BLOOMINGTON—The National Science Foundation (NSF) announced earlier this month it would award nearly $4 million of support for the Midwest Big Data Hub, one of four regional Big Data Hubs across the U.S.
This is NSF’s second round of funding for The Midwest Big Data Hub (MBDH), a network of cross-sector partnerships working to manage the end-to-end life cycle of big data assets.
The second MBDH phase includes funding that encourages creative answers to the region’s issues with an emphasis on seed funding for small start-up grants to pilot feasibility studies.
Indiana University Bloomington will receive about $340,000 for its part in the four-year award. MBDH partners, including IU, will initially receive half of the award, which will renew after two years upon proficient team performance.
IU is one of five partner universities that make up the hub, which is led by the University of Illinois, Urbana-Champaign. Using MBDH resources, each university will support projects and events that use big data to solve regional and national issues.
The IU Principal Investigator is Franco Pestilli (Psychological and Brain Sciences). Co-Investigators are Inna Kouper (Informatics) and Valentin Pentchev (Indiana University Network Science Institute). Also in leadership is Craig Stewart (Pervasive Technology Institute).

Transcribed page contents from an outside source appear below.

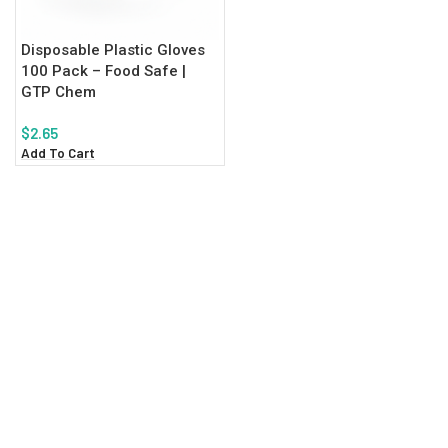
Disposable Plastic Gloves
100 Pack – Food Safe |
GTP Chem
$
2.65
Add To Cart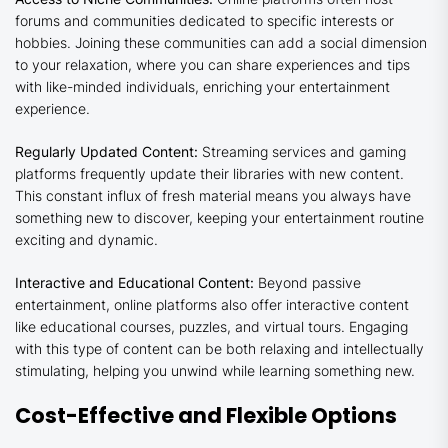
forums and communities dedicated to specific interests or
hobbies. Joining these communities can add a social dimension
to your relaxation, where you can share experiences and tips
with like-minded individuals, enriching your entertainment
experience.
Regularly Updated Content:
Streaming services and gaming
platforms frequently update their libraries with new content.
This constant influx of fresh material means you always have
something new to discover, keeping your entertainment routine
exciting and dynamic.
Interactive and Educational Content:
Beyond passive
entertainment, online platforms also offer interactive content
like educational courses, puzzles, and virtual tours. Engaging
with this type of content can be both relaxing and intellectually
stimulating, helping you unwind while learning something new.
Cost-Effective and Flexible Options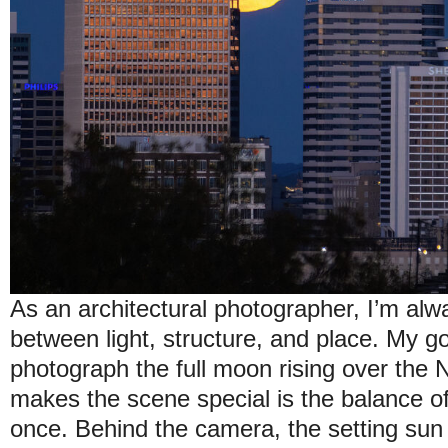
As an architectural photographer, I’m alw
between light, structure, and place. My go
photograph the full moon rising over the N
makes the scene special is the balance of
once. Behind the camera, the setting sun 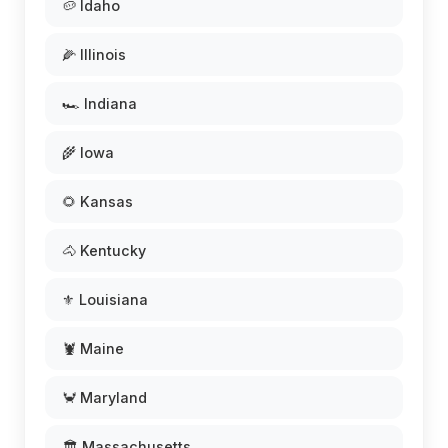
🥔 Idaho
🌽 Illinois
🏎️ Indiana
🌾 Iowa
🌻 Kansas
🐴 Kentucky
⚜️ Louisiana
🦞 Maine
🦀 Maryland
🏛️ Massachusetts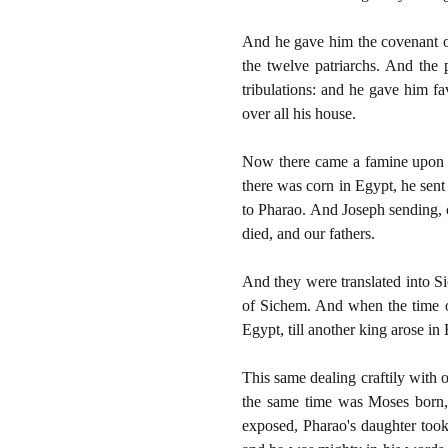
And he gave him the covenant of
the twelve patriarchs. And the
tribulations: and he gave him f
over all his house.
Now there came a famine upon a
there was corn in Egypt, he sent
to Pharao. And Joseph sending, c
died, and our fathers.
And they were translated into S
of Sichem. And when the time o
Egypt, till another king arose i
This same dealing craftily with o
the same time was Moses born,
exposed, Pharao's daughter too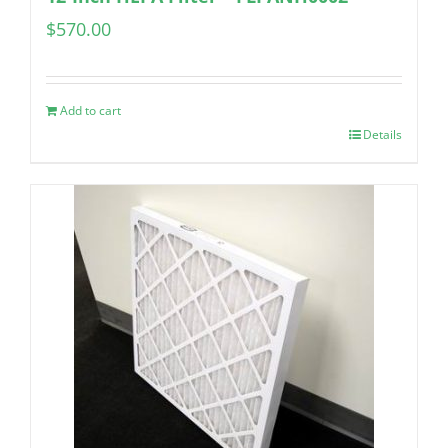
$
570.00
Add to cart
Details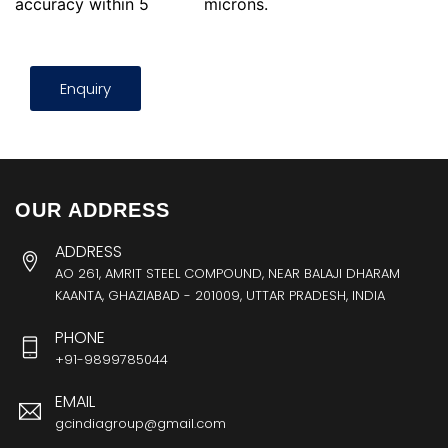
accuracy within 5
microns.
Enquiry
OUR ADDRESS
ADDRESS
AO 261, AMRIT STEEL COMPOUND, NEAR BALAJI DHARAM
KAANTA, GHAZIABAD - 201009, UTTAR PRADESH, INDIA
PHONE
+91-9899785044
EMAIL
gcindiagroup@gmail.com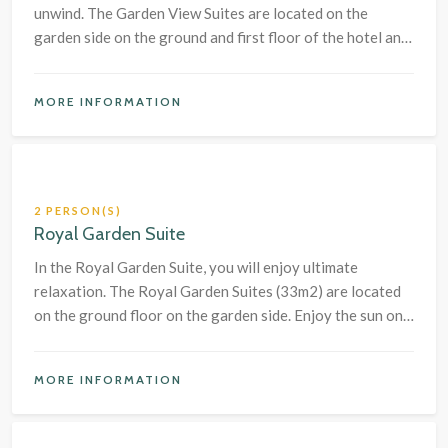
unwind. The Garden View Suites are located on the
garden side on the ground and first floor of the hotel and
have a terrace or balcony.
MORE INFORMATION
2 PERSON(S)
Royal Garden Suite
In the Royal Garden Suite, you will enjoy ultimate
relaxation. The Royal Garden Suites (33m2) are located
on the ground floor on the garden side. Enjoy the sun on
your own terrace and relax in the free-standing bathtub.
MORE INFORMATION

Pestilli said IU is ready to lead the way in establishing “Smart, Connected, and Resilient Communities” across the Midwest, which will be IU’s contribution to MBDH efforts going forward.
He added that the hub is becoming a critical network for researchers who require access to tools for large-scale research.
“The Midwest Big Data Hub has the potential to become the critical transdisciplinary connection mechanism for scientists and engineers who are in need of access methods and data for large- and global-scale research,” Pestilli said.
IU’s hub contributions
Since MBDH’s inception in 2015, IU has been critical in advancing the mission of the hub. This includes Pestilli’s own brainlife.io project, which with seed funding from NSF’s Big Data program, received funding from NSF’s BRAIN initiative special program to create an open computing platform for neuroscience that allows researchers to publish, access, and analyze brain data and algorithms.
MBDH also partnered with Beth Plale (IUB Informatics) on her project SEADTrain, which brought together publishing tools from the NSF-funded Sustainable Environments Actionable Data project and advancements in persistent ID technology to develop modules for workforce training in big data.
Plale, who is currently on loan at NSF as one of the program directors managing Big Data Hubs awards, served as IU’s Principal Investigator for MBDH from 2015 to 2017.
Plale was succeeded by Kouper in 2018. Kouper expanded the IU network of collaborators and, along with Pentchev of IUNI, led data science education and training initiatives.
“During Phase 1 we established a diverse network of academic, industry, and public partners who are all vested in improving the life of the region through data-driven approaches,” Kouper said. “This provides a great foundation for Phase 2, where we can continue connecting people, communities, and organizations and aligning research interests with societal needs.”